Despite the challenges of competing virtually, Conejo Valley high schools made an impressive showing this year at the 39th Annual Mock Trial tournament hosted by the Ventura County Office of Education and the Constitutional Rights Foundation. Out of twenty-six teams, Trinity Pacific’s Silver Team placed second, while their Blue Team placed first, earning them a spot in the upcoming state mock trial competition. Newbury Park’s Panther Team and Gold Team placed sixth and fifth, respectively. And Oak Park Gold and Oak Park Black placed eighth and fourth, respectively.
This year’s case was People v. Croddy. Lee Croddy, the host of a popular YouTube channel, was charged with aiding and abetting a first-degree burglary and accessory after the fact. The teams were given six months to build a case with the provided charges, legal precedence, witness statements, and physical evidence. Each team assigned students to portray the witnesses, prosecution and defense attorneys, pretrial attorneys, clerk, and bailiff. They also received help on courtroom procedure and trial preparation from dedicated volunteer attorneys.

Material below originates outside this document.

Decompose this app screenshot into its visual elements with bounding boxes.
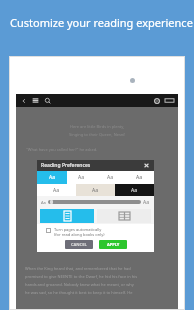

Lirah Packman, an attorney for Trinity Pacific Blue, shared her thoughts on the challenges of preparing and competing through Zoom. “It was weird not to work on certain courtroom decorum and other aspects not necessary for an online platform. During competition, I usually meet the other team and form a connection with them which I missed this year, but I’m grateful they found a way for us to compete.” One of her coaches, Dara Murphy, added, “It’s been really hard not to have that in-person time to bond.” From Grace Brethren High School, attorney coach Ann Maduro shared, “Strong collaboration regarding ideas and strategies requires building rapport, reading body language, and having eye contact, and these aspects of communication are much harder to successfully achieve in a virtual setting.” Despite the extra hurdles present in an online setting, “they worked harder this year than ever before. Their encouragement for each other was genuinely heart-warming. They have accomplished participating in multiple Zoom trials, which most actual trial attorneys are currently pondering on how to do so,” commented attorney coach Julianne Pinter.
After months of preparation, the teams presented their cases to actual volunteer judges and scoring attorneys such as Judge Danielle De Smeth. Judge De Smeth, whose high school mock trial experience inspired her to pursue law, has been coaching teams and presiding over the annual Ventura mock trial tournaments since 2010. She was impressed with the students’ level of effectiveness in a virtual setting. Judge De Smeth’s favorite moments were when a student was able to “fire back an answer in the moment, synthesizing all their hard work together with what’s happening in the moment.”
High school mock trial programs provide many benefits for the student participants by cultivating a greater understanding of the Constitution and our judicial system and developing the communication skills and legal knowledge valuable in taking the next step towards a career in law or any other field. The Conejo Guardian is proud of our Conejo Valley teams for their outstanding performances and their ability to overcome the challenges of competing in mock trials over Zoom.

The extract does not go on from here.